LONDRA – La vita di Bruce Grobbelaar, ex portiere del Liverpool degli anni ottanta, è stata segnata dalla guerra. La confessione del 60enne è arrivata ai microfoni del Guardian. Ricordi terribili quelli di Grobbelaar, quando fu costretto a 18 anni, nel 1975, a prestare servizio militare per 11 mesi nella Guardia Nazionale Rhodesiana (Rhodesia era il nome che aveva a quei tempi lo Zimbabwe, ndr), il suo Paese natale, durante la guerra civile (1964-1979).

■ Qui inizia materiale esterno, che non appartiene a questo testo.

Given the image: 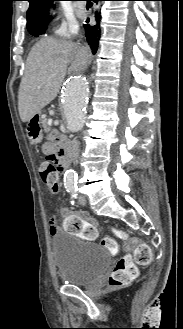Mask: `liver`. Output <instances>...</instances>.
<instances>
[{
  "label": "liver",
  "mask_w": 183,
  "mask_h": 329,
  "mask_svg": "<svg viewBox=\"0 0 183 329\" xmlns=\"http://www.w3.org/2000/svg\"><path fill=\"white\" fill-rule=\"evenodd\" d=\"M79 48L78 44L52 37L35 44L19 87L18 110L22 122L30 121L57 96L69 64V73L83 70L77 61Z\"/></svg>",
  "instance_id": "1"
}]
</instances>
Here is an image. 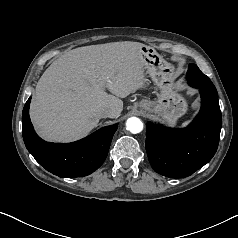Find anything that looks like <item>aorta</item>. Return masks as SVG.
Here are the masks:
<instances>
[{
    "label": "aorta",
    "instance_id": "762f6f07",
    "mask_svg": "<svg viewBox=\"0 0 238 238\" xmlns=\"http://www.w3.org/2000/svg\"><path fill=\"white\" fill-rule=\"evenodd\" d=\"M126 128L133 134L140 133L143 130V123L137 117L128 118L126 121Z\"/></svg>",
    "mask_w": 238,
    "mask_h": 238
}]
</instances>
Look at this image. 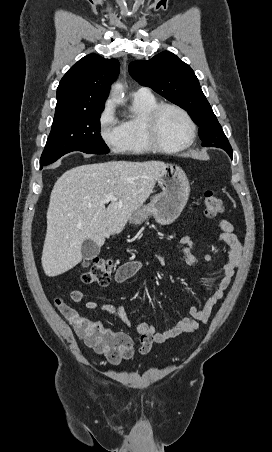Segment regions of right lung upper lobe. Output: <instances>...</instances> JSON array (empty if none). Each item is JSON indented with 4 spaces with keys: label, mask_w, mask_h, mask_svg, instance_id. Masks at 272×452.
<instances>
[{
    "label": "right lung upper lobe",
    "mask_w": 272,
    "mask_h": 452,
    "mask_svg": "<svg viewBox=\"0 0 272 452\" xmlns=\"http://www.w3.org/2000/svg\"><path fill=\"white\" fill-rule=\"evenodd\" d=\"M119 74L117 59L89 54L73 65L57 88L55 116L104 108L112 81Z\"/></svg>",
    "instance_id": "obj_1"
}]
</instances>
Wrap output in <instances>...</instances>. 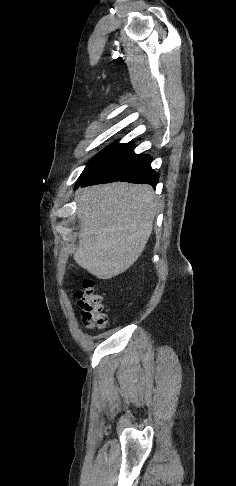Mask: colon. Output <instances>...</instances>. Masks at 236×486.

Grobbelaar era stato arruolato nell’esercito della Rhodesia come scout: il suo compito era quello di controllare i guerriglieri antigovernativi di Robert Mugabe, che nel 1980 sarebbe poi diventato Primo Ministro e primo uomo di colore in Zimbabwe a ricoprire quella carica. Di quegli undici mesi l’ex portiere porta ancora i segni addosso, accumulati tra i ricordi che oggi lo tormentano: “Spari, vai a terra e c’è uno scambio di proiettili. Poi senti delle voci che ti dicono ‘Caporale, mi hanno colpito!’ e fai per zittirle, altrimenti vieni ucciso tu e gli altri. Quando cessa il fuoco vedi corpi a terra dappertutto. La prima volta tutto quello che hai nello stomaco ti risale fino alla bocca”, è uno dei momenti raccontati nell’intervista concessa al Guardian.

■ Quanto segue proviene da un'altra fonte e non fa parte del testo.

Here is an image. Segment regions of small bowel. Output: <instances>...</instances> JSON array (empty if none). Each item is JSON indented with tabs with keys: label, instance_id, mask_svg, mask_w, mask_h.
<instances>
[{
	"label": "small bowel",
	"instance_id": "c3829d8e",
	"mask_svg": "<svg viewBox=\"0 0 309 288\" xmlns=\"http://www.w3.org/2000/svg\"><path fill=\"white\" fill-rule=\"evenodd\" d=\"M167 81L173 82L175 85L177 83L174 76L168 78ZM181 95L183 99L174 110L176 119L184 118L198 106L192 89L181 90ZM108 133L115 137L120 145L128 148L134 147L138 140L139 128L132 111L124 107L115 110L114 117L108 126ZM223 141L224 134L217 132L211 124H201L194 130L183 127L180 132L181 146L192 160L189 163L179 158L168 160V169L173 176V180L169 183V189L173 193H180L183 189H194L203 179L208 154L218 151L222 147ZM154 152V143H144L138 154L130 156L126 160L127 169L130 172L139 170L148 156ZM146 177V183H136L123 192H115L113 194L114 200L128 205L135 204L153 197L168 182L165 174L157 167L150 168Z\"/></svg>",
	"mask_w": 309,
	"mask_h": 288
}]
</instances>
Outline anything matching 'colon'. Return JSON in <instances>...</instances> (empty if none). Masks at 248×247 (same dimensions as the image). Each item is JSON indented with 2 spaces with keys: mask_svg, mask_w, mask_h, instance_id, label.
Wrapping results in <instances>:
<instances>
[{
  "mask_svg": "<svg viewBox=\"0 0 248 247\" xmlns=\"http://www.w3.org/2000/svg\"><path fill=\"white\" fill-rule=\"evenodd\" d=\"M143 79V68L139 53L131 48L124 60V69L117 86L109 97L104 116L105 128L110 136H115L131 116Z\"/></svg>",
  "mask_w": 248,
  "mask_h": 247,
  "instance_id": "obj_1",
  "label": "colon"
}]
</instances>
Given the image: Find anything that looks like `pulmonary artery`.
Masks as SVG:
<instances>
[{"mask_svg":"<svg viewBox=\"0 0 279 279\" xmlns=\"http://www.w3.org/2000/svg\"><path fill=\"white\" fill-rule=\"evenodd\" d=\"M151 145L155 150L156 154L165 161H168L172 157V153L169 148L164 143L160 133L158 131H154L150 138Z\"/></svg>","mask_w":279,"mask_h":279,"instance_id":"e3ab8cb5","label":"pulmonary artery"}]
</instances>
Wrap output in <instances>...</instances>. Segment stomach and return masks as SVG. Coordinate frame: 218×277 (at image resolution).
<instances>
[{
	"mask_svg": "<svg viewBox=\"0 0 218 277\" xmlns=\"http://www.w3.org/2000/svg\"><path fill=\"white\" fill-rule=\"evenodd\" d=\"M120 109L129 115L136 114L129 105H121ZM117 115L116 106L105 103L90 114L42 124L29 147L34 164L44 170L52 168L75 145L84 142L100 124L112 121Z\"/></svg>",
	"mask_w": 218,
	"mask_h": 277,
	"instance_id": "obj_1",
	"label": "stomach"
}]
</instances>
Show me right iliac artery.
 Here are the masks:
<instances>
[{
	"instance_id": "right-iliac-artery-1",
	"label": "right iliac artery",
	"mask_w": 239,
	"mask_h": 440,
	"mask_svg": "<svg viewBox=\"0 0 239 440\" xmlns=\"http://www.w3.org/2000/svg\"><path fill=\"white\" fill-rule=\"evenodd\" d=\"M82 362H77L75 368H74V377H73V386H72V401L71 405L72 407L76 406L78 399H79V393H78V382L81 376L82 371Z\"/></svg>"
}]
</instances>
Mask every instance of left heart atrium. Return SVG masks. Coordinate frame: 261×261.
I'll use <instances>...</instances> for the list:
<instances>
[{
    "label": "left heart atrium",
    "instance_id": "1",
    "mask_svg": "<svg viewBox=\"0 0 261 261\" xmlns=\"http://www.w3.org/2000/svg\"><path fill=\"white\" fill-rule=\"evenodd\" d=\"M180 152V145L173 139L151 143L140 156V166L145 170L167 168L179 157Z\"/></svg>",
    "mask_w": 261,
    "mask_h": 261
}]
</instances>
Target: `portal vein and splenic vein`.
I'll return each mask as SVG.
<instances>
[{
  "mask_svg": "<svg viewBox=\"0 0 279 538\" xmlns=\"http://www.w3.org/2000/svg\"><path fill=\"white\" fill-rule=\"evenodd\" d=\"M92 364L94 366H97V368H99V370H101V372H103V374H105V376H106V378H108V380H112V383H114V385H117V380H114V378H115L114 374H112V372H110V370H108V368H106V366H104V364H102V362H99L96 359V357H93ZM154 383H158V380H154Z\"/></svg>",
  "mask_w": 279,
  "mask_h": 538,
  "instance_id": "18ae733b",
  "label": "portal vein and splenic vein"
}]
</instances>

Dopo quella drammatica esperienza nell’esercito rhodesiano, Grobbelaar ha rischiato di finire in depressione, mentre tanti suoi coetanei si sono tolti la vita. “Si uccisero simultaneamente in due bagni vicini all’accampamento” ricorda in particolare il 60enne nato a Durban, che ha affermato di aver ucciso tante persone. Senza però voler dire il numero esatto delle vittime: “Quante persone ho ucciso? Non posso dirlo. Ho ucciso tante persone e per questo ho sempre vissuto la mia vita giorno per giorno. Posso solo pentirmi di quello che ho fatto, ma non posso cambiare il mio passato. Un mio ex compagno tagliava le orecchie a ogni uomo che ammazzava e le metteva in un vaso: aveva diversi vasi. La sua famiglia fu torturata e voleva vendetta”.

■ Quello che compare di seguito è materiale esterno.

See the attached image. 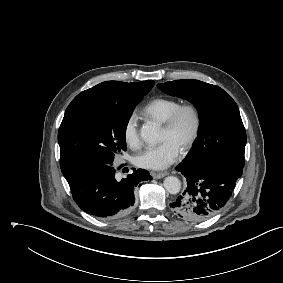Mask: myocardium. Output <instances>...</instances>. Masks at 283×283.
Wrapping results in <instances>:
<instances>
[{
	"instance_id": "obj_1",
	"label": "myocardium",
	"mask_w": 283,
	"mask_h": 283,
	"mask_svg": "<svg viewBox=\"0 0 283 283\" xmlns=\"http://www.w3.org/2000/svg\"><path fill=\"white\" fill-rule=\"evenodd\" d=\"M189 114L192 118V129L189 137L181 147L182 151H188L196 142L202 124V117L199 108L194 103L180 104L163 124V129L167 132H173L177 128L183 115Z\"/></svg>"
}]
</instances>
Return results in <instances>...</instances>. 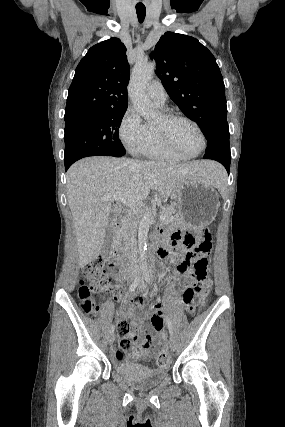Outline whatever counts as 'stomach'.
<instances>
[{
  "mask_svg": "<svg viewBox=\"0 0 285 427\" xmlns=\"http://www.w3.org/2000/svg\"><path fill=\"white\" fill-rule=\"evenodd\" d=\"M178 216L190 228L210 224L220 205L214 186L201 180H185L175 189Z\"/></svg>",
  "mask_w": 285,
  "mask_h": 427,
  "instance_id": "stomach-1",
  "label": "stomach"
}]
</instances>
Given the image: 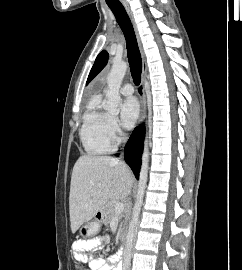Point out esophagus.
I'll use <instances>...</instances> for the list:
<instances>
[{"mask_svg":"<svg viewBox=\"0 0 242 270\" xmlns=\"http://www.w3.org/2000/svg\"><path fill=\"white\" fill-rule=\"evenodd\" d=\"M124 7H125V10H126L128 16H129L132 24H133L134 31H135L136 38H137V42H138V45H139V48H140V51H141V57H142L141 82H140V84L138 86V90H137L138 95H139V98H140V104H141V115H140V119H139V124H140L142 122L143 118H144V115H145L146 99H145L144 84H145V78H146V75H147L148 68H147L146 59H145L144 54L142 52L141 39H140L138 30H137L136 23L134 21V17H133L132 11L130 10V8H129L128 5H124Z\"/></svg>","mask_w":242,"mask_h":270,"instance_id":"esophagus-1","label":"esophagus"}]
</instances>
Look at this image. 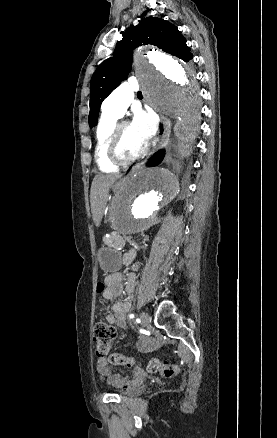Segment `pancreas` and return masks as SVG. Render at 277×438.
Listing matches in <instances>:
<instances>
[{"instance_id": "pancreas-1", "label": "pancreas", "mask_w": 277, "mask_h": 438, "mask_svg": "<svg viewBox=\"0 0 277 438\" xmlns=\"http://www.w3.org/2000/svg\"><path fill=\"white\" fill-rule=\"evenodd\" d=\"M103 240L105 244H111L112 248H123L128 239L126 235H119L118 231H108Z\"/></svg>"}]
</instances>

Il calcio ha rappresentato un’ancora di salvezza per l’ex portiere del Liverpool, celebre sul campo per la sua danza ipnotica esibita in occasione dei calci di rigore nella finale di Coppa dei Campioni giocata e vinta a Roma contro i giallorossi nel 1984. In Inghilterra Grobbelaar era arrivato dopo la fuga in Canada a guerra finita, nel dicembre 1979, e la chiamata di Bob Paisley che l’aveva notato nel Crewe Alexandra. “Il calcio mi ha davvero salvato dalla depressione e ha allontanato i pensieri oscuri della guerra – ha spiegato – i tifosi del Liverpool mi chiamavano Jungleman, uomo della giungla. Dicevano che non ero bianco, che ero un nero con la pelle bianca”.